I've combed through the documentation but, short of reading the entire codebase, I haven't found anything conclusive to indicate where the disconnect is. Is there a guide somewhere for how to properly use this library on datasets that aren't already integrated? Thank you in advance!

mikeheddes commented 7 months ago

Hi, thank you for opening this issue. Note that Torchhd is agnostic to which dataset is being used so that you can use it with your own datasets. The provided datasets are there for your convenience. That being said, the first thing that comes to mind is that your dataset might include more characters.
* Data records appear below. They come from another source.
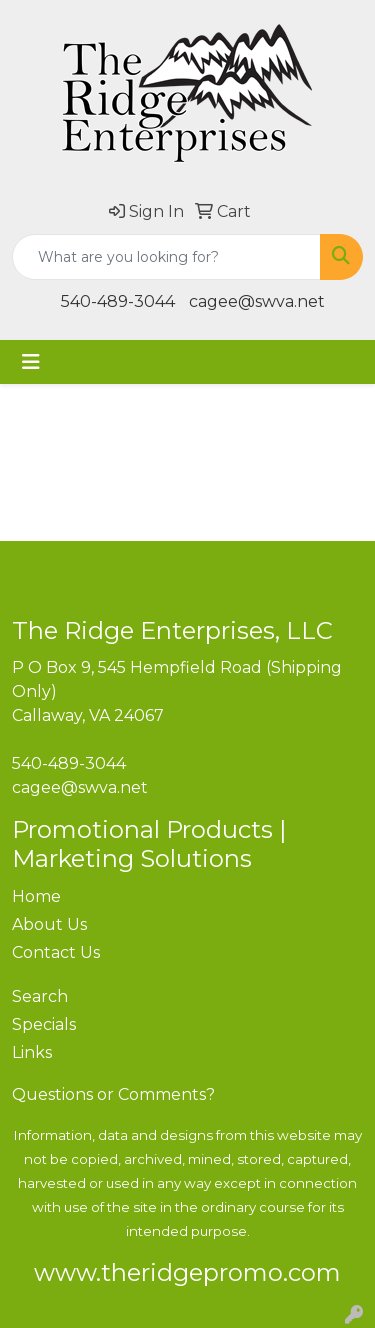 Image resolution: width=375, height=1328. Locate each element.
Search (40, 996)
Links (32, 1052)
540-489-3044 (118, 301)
The language_recognition.py example currently only supports the "a" through "z" ascii characters in addition to a space " ". If your dataset contains more characters, then you will have to either filter them out, or extend the example to support more characters by increasing the NUM_TOKENS and modifying transform accordingly. Perhaps you can print the raw strings and transformed tensor input that causes the error?

It would also help if you could run the code on the cpu instead of gpu so that the error message actually throws at the right location, because the error in your error.txt does not match with your description. If you have further details I am happy to see if I can help.

OMGAmici commented 7 months ago

Thank you for this thoughtful and quick response! Your suspicion that my dataset contained more characters was spot on.

mikeheddes commented 7 months ago

Glad I could help. Hope you enjoy using Torchhd!